Why We All Need to Commit to Better Sleep Habits in 2020

Here we are, less than two months into 2020, and I can’t think of a better time to assess our goals and dreams for the next 11 months — and indeed the decade ahead. After all, by some accounts, roughly 80% of New Year’s resolutioners have given up on their intentions by the second week of February. 
Whether your goals are big or small, there is one intention I hope you make — or recommit to — because it underpins every aspect of your life: getting consistent, quality sleep. 
The extraordinary importance of sleep has been confirmed by ample research backing up the value of deep rest and its impact on our well-being. Science has shown that sleep is critical for good health and the prevention of disease. 
Sleep helps us focus, enhances our relationships, and boosts our mood. Given the proven benefits, it’s worth implementing simple routines and practices that will not only make you feel great, but will also propel you towards achieving your goals. 
Supporting me in my mission of improving lives through better quality sleep is Dr. Chris Winter, M.D., Director of the Charlottesville Neurology and Sleep Medicine Center and author of The Sleep Solution: Why Your Sleep Is Broken and How To Fix It. “Getting good sleep is a commitment to our physical and emotional health — it’s really everything. If you are sleep deprived, adding just 15 minutes a night is really meaningful over a year,” he says.
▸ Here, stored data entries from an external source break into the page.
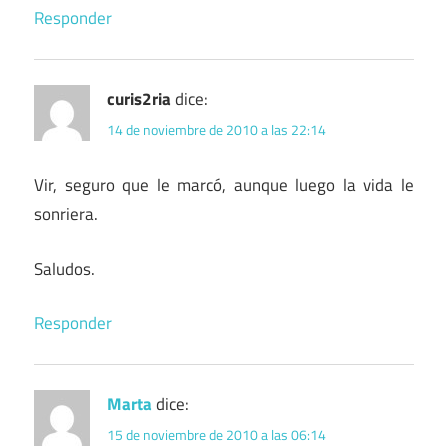
Responder
curis2ria
dice:
14 de noviembre de 2010 a las 22:14
Vir, seguro que le marcó, aunque luego la vida le
sonriera.
Saludos.
Responder
Marta
dice:
15 de noviembre de 2010 a las 06:14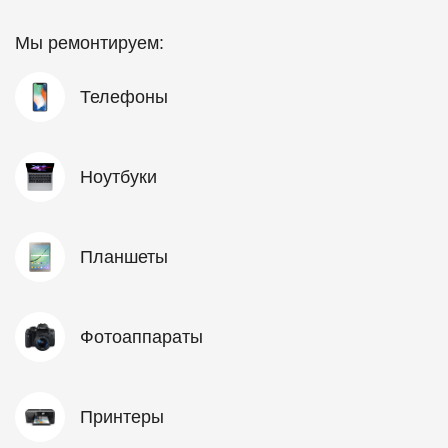
Мы ремонтируем:
Телефоны
Ноутбуки
Планшеты
Фотоаппараты
Принтеры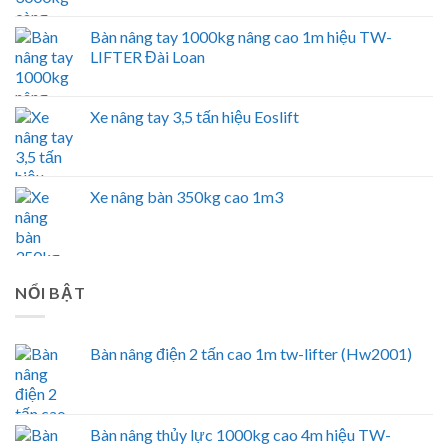
Bàn nâng tay 1000kg nâng cao 1m hiệu TW-
LIFTER Đài Loan
Xe nâng tay 3,5 tấn hiệu Eoslift
Xe nâng bàn 350kg cao 1m3
NỔI BẬT
Bàn nâng điện 2 tấn cao 1m tw-lifter (Hw2001)
Bàn nâng thủy lực 1000kg cao 4m hiệu TW-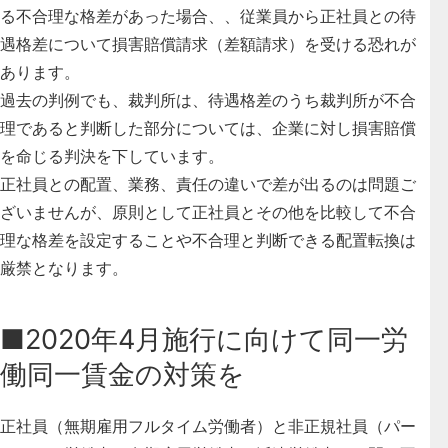
る不合理な格差があった場合、、従業員から正社員との待
遇格差について
損害賠償請求（差額請求）を受ける恐れ
が
あります。
過去の判例でも、裁判所は、待遇格差のうち裁判所が不合
理であると判断した部分については、企業に対し損害賠償
を命じる判決を下しています。
正社員との配置、業務、責任の違いで差が出るのは問題ご
ざいませんが、原則として正社員とその他を比較して不合
理な格差を設定することや不合理と判断できる配置転換は
厳禁となります。
■2020年4月施行に向けて同一労
働同一賃金の対策を
正社員（無期雇用フルタイム労働者）と非正規社員（パー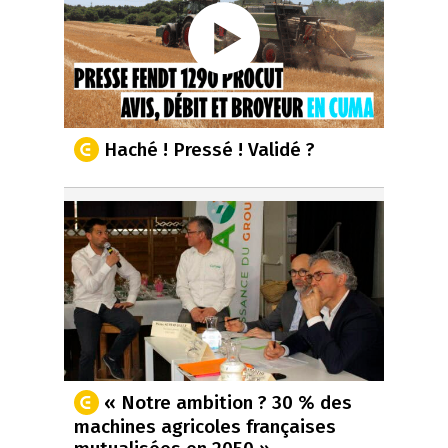
Haché ! Pressé ! Validé ?
« Notre ambition ? 30 % des
machines agricoles françaises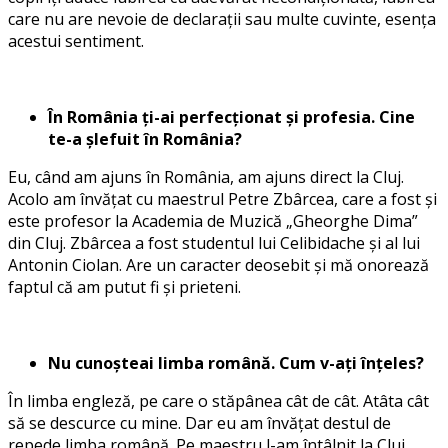
care nu are nevoie de declarații sau multe cuvinte, esența
acestui sentiment.
În România ți-ai perfecționat și profesia. Cine
te-a șlefuit în România?
Eu, când am ajuns în România, am ajuns direct la Cluj.
Acolo am învățat cu maestrul Petre Zbârcea, care a fost și
este profesor la Academia de Muzică „Gheorghe Dima”
din Cluj. Zbârcea a fost studentul lui Celibidache și al lui
Antonin Ciolan. Are un caracter deosebit și mă onorează
faptul că am putut fi și prieteni.
Nu cunoșteai limba română. Cum v-ați înțeles?
În limba engleză, pe care o stăpânea cât de cât. Atâta cât
să se descurce cu mine. Dar eu am învățat destul de
repede limba română. Pe maestru l-am întâlnit la Cluj,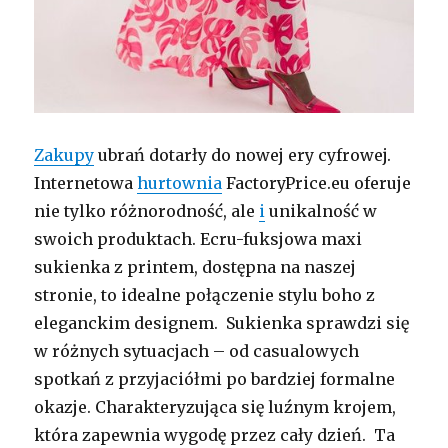
Zakupy
ubrań dotarły do nowej ery cyfrowej.
Internetowa
hurtownia
FactoryPrice.eu oferuje
nie tylko różnorodność, ale
i
unikalność w
swoich produktach. Ecru-fuksjowa maxi
sukienka z printem, dostępna na naszej
stronie, to idealne połączenie stylu boho z
eleganckim designem. Sukienka sprawdzi się
w różnych sytuacjach – od casualowych
spotkań z przyjaciółmi po bardziej formalne
okazje. Charakteryzująca się luźnym krojem,
która zapewnia wygodę przez cały dzień. Ta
Before making changes to your sleep routine, take stock of various health and well-being factors that we know are impacted by sleep deprivation. For example, says Dr. Winter, “You can look at your weight, your blood pressure, how often you are getting sick and how many times you’ve skipped a workout either because you didn’t have the energy or were injured. This baseline is important to assess, because after just a few weeks, you should notice a difference. Ask yourself: Do I feel more productive? Has my mood improved? Am I getting injured less and feeling stronger in my exercise class?”
Here are four additional tried and tested practices that will set you up for good sleep tonight and every night — offering a great way to start your new routine for better sleep.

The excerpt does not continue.